Regarding the US sanctions on Iran, Willkie Farr opined that if Pakistan proceeded with the project, there was a likelihood of the imposition of sanctions on the ISGS, which had little international exposure.

Regarding the force majeure and/ or excusing event notice given by Pakistan, Willkie Farr said the country did not have a strong case post September 2019 under French law as no documentary evidence was available to support that concrete steps had been taken by Pakistan to implement the project. Therefore, executing the project was considered a preferable option.

Based on this opinion and interactions held with Tehran over the past year or so, the MOC recommended that though the final draft of the waiver application was ready, its filing with US authorities was deferred due to the geopolitical situation.

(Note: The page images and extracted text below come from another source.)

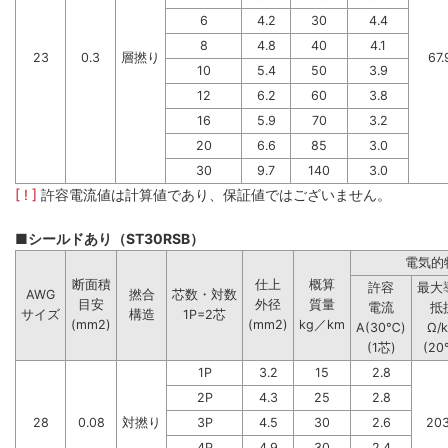
6
4.2
30
4.4
8
4.8
40
4.1
23
0.3
層撚り
67.
10
5.4
50
3.9
12
6.2
60
3.8
16
5.9
70
3.2
20
6.6
85
3.0
30
9.7
140
3.0
[ ! ]
許容電流値は計算値であり、保証値ではございません。
■シールドあり（ST30RSB）
電気的
断面積
仕上
概算
許容
最大
AWG
撚合
芯数・対数
目安
外径
質量
電流
抵
サイズ
構造
1P=2芯
(mm2)
(mm2)
kg／km
A(30℃)
Ω/
(1芯)
(20
1P
3.2
15
2.8
2P
4.3
25
2.8
28
0.08
対撚り
3P
4.5
30
2.6
203
4P
4.9
30
2.4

Considering Tehran’s material breach notice, the petroleum division has already formed a coordination committee in January as per Clause 19.1.1 of the gas sales and purchase agreement (GSPA) to start work on the 80km pipeline segment.

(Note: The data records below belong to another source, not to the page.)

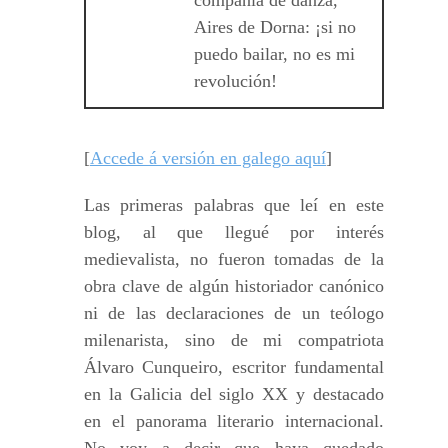
compañía de danza,
Aires de Dorna: ¡si no
puedo bailar, no es mi
revolución!
[
Accede á versión en galego aquí
]
Las primeras palabras que leí en este
blog, al que llegué por interés
medievalista, no fueron tomadas de la
obra clave de algún historiador canónico
ni de las declaraciones de un teólogo
milenarista, sino de mi compatriota
Álvaro Cunqueiro, escritor fundamental
en la Galicia del siglo XX y destacado
en el panorama literario internacional.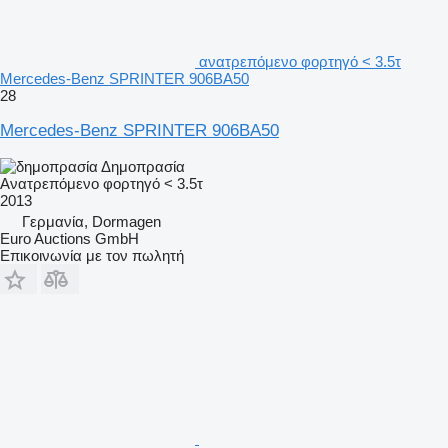
ανατρεπόμενο φορτηγό < 3.5τ
Mercedes-Benz SPRINTER 906BA50
28
Mercedes-Benz SPRINTER 906BA50
Δημοπρασία
Ανατρεπόμενο φορτηγό < 3.5τ
2013
Γερμανία, Dormagen
Euro Auctions GmbH
Επικοινωνία με τον πωλητή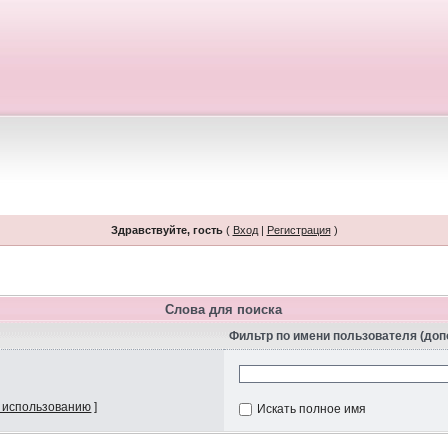
Здравствуйте, гость
(
Вход
|
Регистрация
)
Слова для поиска
Фильтр по имени пользователя (до
 использованию
]
Искать полное имя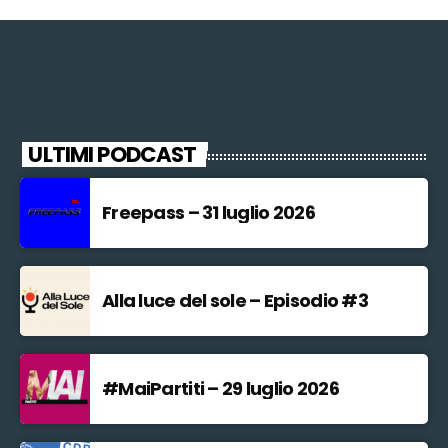
ULTIMI PODCAST
Freepass – 31 luglio 2026
Alla luce del sole – Episodio #3
#MaiPartiti – 29 luglio 2026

Pakistan and Iran signed an agreement in May 2009 for the supply of 750 million cubic feet per day (mmefd) of gas for 25 years from Iran`s South Pars gas field. Both countries were required to implement the project in their respective territories.

According to the agreement, the project was to start supply by January2015. While Iran has already built over 900km of the pipeline, the remaining 250km segment has yet to be completed.

In December 2012, the government of Iran proposed to finance the project and an engineering, procurement and construction contract under a government-to-government agreement. But the Iranian government later backed out from that agreement in March 2014, citing financial constraints.

Pakistan, therefore, served the force majeure and/or excusing events notice to the National Iranian Oil Company (NIOC) under the sales and purchase agreement. Accordingly, project activities were halted.

The NIOC served a notice of material breach of the sales and purchase agreement obligations as well as a notice under the sovereign guarantee issued by Pakistan in February 2019.

The matter was negotiated with Iran again and both sides signed an accord to amend the sales and purchase agreement in September 2019, agreeing to extend the time for five years under the French Civil Code.

On Dec 21, 2023, the NIOC served a material breach notice on Pakistan’s ISGS, alleging material breach of buyer`s warranties.

The NIOC also served a notice pursuant to the sovereign guarantee issued by the government of Pakistan in its favour.

The NIOC gave the ISGS a 180-day period to remedy the alleged material breach and referred the matter to the coordination committee for resolution. If Pakistan doesn`t implement the project, Tehran has the option to move the Paris-based International Court of Arbitration, with potential contractual liability estimated to be $18bn.